Capitalist debt has been historically stratified, distributed, and managed to ensure that some are always in service and that their condition of servitude is inescapable and particularly directed towards a master. The truth behind this veil of ‘debt management’, that only some owe and others are owed, is that in the practice of conscious living we realise that we all owe something to ourselves and to one another and that our agency is in our enduring servitude. To recognize this is to liberate our servitude from ‘debt management’ and its manipulation and coercion in ways that do not serve us.

Ancestral debt is beyond and above these meagre definitions of materialist pursuits. It is the debt that is our lives. It is the debt whose unending service is always unfolding and in process. Through action, we are in constant service of this ancestral debt.

When we die, we are automatically immortalised by this service. Our service serves as a legacy and reminder of our existence for eternity, consciously recorded through histories and, if we’re lucky, through myths and memories. Ancestral debt is a hereditary passing on of our service.

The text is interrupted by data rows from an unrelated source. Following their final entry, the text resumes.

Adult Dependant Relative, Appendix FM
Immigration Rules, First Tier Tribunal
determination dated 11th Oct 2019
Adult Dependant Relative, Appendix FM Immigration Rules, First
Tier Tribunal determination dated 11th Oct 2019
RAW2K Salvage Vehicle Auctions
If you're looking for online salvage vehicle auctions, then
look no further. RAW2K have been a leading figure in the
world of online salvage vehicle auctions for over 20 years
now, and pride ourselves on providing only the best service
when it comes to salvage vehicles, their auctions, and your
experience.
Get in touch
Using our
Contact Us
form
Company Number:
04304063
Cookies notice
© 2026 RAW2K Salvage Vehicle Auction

We owe our existence to generations passed and generations still to come. It is a reminder of the work that is still needed and of our crucial place in a chain of causation that extends through time.

For me, this is an ongoing search for knowledge and growth in the pursuit of love and balance. It is the practices that sustain and nurture without extraction and exploitation. It means that the debt with which I had entered the world and its entire ancestry become vehicles for the meaning of existence itself through a service that only I can become fully aware of and enact through action and critical reflection. It means accountability, responsibility, and focus. It is a gift and a steady reminder.

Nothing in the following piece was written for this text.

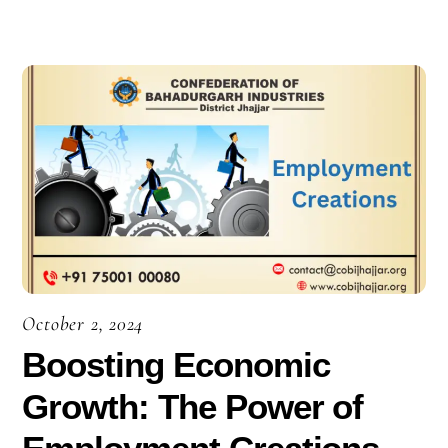
October 2, 2024
Boosting Economic
Growth: The Power of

This view of debt is not an invitation to dismiss the urgency of reparation in the ongoing struggle against historical inequity through the manipulation of service for self-enrichment. It is not to give the oppressor (in me) a free pass. It is not a turning of the cheek. It does, however, make me aware of the locus of my agency in this fight. It is a reminder of where to turn my face and bow my head.

My hands were tired, not from the weight of his body, which he had lost so much of by the time he said his final goodbyes to us, not from the effort of closing him into the darkness, not from the red walls that I gripped onto as I heaved myself out of the earth and back into the light or from the cold shovel that I urgently grasped onto; my hands were tired from their past actions and their idleness. As I heaved the final shovel onto the already completed mound, almost to be certain that his burial was complete, the weight of all that he was and was not, became my own.